I promised a picture of ouzo-loving chtapodhia, and here it is. The fish and other seafood, as well as living bunnies and gamecocks and easter chicks in season, are on the opposite side of the street from the Public Market. Demotic Greek does not like to say oktopodhes, so it does just what German would do: make it neuter gender. The third declension and the dative case were among the first casualties of modernizing in speech (well, and -mi verbs, certainly)

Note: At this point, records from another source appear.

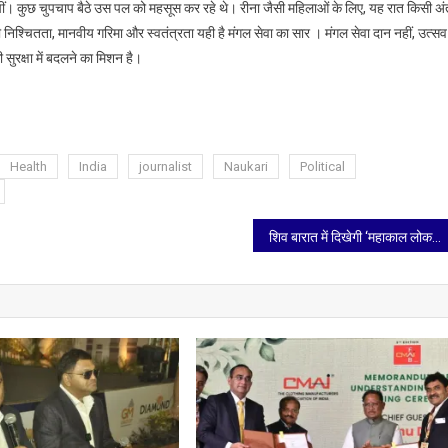
 खींचीं। कुछ चुपचाप बैठे उस पल को महसूस कर रहे थे। रीना जैसी महिलाओं के लिए, यह रात किसी अ
श्चितता, मानवीय गरिमा और स्वतंत्रता यही है मंगल सेवा का सार । मंगल सेवा दान नहीं, उत्सव
सुरक्षा में बदलने का मिशन है।
Health
India
journalist
Naukari
Political
शिव बारात में दिखेगी ‘महाकाल लोक’ की झलक, आगरा में 14 फरवरी से चतुुर्थ महाशिवरात्रि महोत्सव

There are more market pictures in the Picasa album, all captioned, and I'll devote another post to the Plateia Monasterakiou, to Homonoia, to Hermes Street (for what little I have; I didn't anticipate that an earthquake would alter Hermes Street so radically).
http://picasaweb.google.com/slokind/

3 comments:

  1. This comment has been removed by the author.

    ReplyDelete
  2. A very informative mix of description and photo's which made me feel I was almost there! You clearly loved visiting the city of Athens for all aspects of its culture. And thanks for posting the photo of an an octopus embracing an ouzo bottle. It made me laugh out loud!

    ReplyDelete
  3. Oh, the pollution HAD been terrible, as bad as Los Angeles in the same decades, but governments would get ousted at the next election if they tried to crack down. Yes, they aren't perfect, any more than any of the rest of us, but I do love Greeks. It makes a difference that I know the language.